Our simulation studies revealed that a [2,2]-Padé approximant can well reconstruct the multi-site likelihood so that Fed-Padé produces nearly identical estimates to the pooled analysis. Across all simulation scenarios considered, the median of relative bias and rate of instability of our Fed-Padé are both <0.1%, whereas meta-analysis estimates have bias up to 50% and instability up to 75%. Furthermore, the confidence intervals derived from the Fed-Padé algorithm showed better coverage of the truth than confidence intervals based on the meta-analysis. In real data analysis, the Fed-Padé has a relative bias of <1% for all three comparisons for risks of acute liver injury and decreased libido, whereas the meta-analysis estimates have a substantially higher bias (around 10%).
The Fed-Padé algorithm is nearly lossless, stable, communication-efficient, and easy to implement for models with rare outcomes. It provides an extremely suitable and convenient approach for synthesizing evidence in distributed research networks with rare outcomes.
我们开发并评估了一种新颖的、适用于稀有结局的分布式研究网络中证据综合的单步分布式算法。
Fed-Padé 受到经典数学工具 Padé 逼近的启发,通过 Padé 逼近重构多站点数据似然,其关键参数可以分布式计算。

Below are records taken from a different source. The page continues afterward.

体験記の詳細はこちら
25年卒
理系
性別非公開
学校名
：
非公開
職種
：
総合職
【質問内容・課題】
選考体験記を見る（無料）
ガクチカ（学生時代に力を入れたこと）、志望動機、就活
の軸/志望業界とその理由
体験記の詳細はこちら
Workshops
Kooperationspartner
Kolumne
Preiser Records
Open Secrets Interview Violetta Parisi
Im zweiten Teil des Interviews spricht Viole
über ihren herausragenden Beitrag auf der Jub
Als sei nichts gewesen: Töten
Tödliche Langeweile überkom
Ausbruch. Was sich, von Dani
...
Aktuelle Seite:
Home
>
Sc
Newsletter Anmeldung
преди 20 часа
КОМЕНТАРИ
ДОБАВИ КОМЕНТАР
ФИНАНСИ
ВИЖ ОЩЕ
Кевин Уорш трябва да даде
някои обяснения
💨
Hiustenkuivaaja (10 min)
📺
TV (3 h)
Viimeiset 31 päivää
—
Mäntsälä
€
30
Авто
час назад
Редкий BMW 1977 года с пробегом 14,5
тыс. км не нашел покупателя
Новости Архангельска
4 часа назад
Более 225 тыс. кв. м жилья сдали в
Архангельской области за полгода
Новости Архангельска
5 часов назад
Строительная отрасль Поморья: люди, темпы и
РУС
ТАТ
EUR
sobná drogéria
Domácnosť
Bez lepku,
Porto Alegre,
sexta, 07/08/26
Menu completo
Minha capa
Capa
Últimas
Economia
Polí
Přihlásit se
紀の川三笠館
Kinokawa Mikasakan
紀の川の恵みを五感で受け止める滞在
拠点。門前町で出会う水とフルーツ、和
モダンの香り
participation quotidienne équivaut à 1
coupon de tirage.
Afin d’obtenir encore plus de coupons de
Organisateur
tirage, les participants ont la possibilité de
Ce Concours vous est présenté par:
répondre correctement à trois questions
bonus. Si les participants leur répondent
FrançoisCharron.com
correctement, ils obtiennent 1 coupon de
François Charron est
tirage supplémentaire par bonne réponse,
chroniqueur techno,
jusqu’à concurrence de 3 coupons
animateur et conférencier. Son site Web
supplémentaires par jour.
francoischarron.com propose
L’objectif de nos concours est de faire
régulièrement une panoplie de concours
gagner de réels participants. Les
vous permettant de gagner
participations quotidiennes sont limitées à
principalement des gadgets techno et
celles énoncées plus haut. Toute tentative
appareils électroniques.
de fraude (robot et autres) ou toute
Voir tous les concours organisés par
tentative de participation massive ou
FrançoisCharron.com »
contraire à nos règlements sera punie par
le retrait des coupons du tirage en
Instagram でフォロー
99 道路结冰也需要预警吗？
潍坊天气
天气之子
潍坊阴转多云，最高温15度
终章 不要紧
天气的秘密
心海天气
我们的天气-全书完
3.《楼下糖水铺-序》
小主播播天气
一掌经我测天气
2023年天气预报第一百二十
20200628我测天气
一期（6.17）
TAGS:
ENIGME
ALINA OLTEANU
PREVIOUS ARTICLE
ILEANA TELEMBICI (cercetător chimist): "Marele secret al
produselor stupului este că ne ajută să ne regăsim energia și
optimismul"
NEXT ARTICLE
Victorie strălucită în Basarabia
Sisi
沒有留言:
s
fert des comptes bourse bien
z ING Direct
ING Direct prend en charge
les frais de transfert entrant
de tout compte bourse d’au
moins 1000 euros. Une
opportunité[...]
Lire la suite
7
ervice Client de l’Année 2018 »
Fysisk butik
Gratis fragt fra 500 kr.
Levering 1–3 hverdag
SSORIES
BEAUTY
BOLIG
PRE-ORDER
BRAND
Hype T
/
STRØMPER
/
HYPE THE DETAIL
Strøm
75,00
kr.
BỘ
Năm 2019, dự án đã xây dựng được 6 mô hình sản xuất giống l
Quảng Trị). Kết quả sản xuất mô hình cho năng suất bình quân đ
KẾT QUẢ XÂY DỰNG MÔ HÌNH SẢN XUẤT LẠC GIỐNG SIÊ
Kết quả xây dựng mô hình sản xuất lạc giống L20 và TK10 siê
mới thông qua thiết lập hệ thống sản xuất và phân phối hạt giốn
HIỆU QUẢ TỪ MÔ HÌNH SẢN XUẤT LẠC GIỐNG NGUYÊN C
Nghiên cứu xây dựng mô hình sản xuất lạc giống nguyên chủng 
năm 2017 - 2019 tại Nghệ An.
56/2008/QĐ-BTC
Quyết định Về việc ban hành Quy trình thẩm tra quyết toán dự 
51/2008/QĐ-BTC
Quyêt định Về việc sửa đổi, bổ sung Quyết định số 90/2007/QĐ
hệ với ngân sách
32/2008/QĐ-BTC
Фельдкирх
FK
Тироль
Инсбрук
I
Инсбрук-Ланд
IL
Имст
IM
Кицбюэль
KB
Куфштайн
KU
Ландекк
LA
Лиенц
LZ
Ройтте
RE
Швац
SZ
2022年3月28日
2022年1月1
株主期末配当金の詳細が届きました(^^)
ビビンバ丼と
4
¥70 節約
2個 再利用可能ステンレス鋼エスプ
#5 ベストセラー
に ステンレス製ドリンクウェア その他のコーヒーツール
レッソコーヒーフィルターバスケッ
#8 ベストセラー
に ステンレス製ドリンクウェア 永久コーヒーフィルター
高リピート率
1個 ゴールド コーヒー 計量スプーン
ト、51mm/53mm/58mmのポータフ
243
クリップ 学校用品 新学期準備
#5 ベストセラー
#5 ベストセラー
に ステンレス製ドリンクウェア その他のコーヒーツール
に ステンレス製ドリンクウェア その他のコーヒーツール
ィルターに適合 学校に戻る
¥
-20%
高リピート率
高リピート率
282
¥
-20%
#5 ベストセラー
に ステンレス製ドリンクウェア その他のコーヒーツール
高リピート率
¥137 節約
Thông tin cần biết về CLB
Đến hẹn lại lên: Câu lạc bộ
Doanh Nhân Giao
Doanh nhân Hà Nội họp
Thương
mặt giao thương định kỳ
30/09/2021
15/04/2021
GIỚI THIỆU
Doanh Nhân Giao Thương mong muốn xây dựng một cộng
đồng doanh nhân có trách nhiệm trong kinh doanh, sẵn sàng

由于 [2,2] Padé 逼近的简单性,Fed-Padé 为数据合作伙伴提出了一个极其简单的任务和低通信成本要求。具体来说,每个数据合作伙伴只需要计算和共享在初始估计器处评估的对数似然及其前 4 个梯度。我们通过广泛的模拟研究和四个观察性医疗保健数据库评估了我们算法的性能。
我们的模拟研究表明,[2,2] Padé 逼近可以很好地重建多站点似然,因此 Fed-Padé 产生的估计值与合并分析几乎相同。在考虑的所有模拟场景中,我们的 Fed-Padé 的中位数相对偏差和不稳定性率均<0.1%,而荟萃分析估计值的偏差高达 50%,不稳定性高达 75%。此外,Fed-Padé 算法得出的置信区间比基于荟萃分析的置信区间更好地覆盖了真实值。在真实数据分析中,Fed-Padé 对于急性肝损伤和性欲降低风险的所有三种比较的相对偏差均<1%,而荟萃分析估计值的偏差要高得多(约 10%)。
Fed-Padé 算法对于稀有结局模型几乎无损、稳定、通信效率高且易于实现。它为稀有结局的分布式研究网络中的证据综合提供了一种极其合适和方便的方法。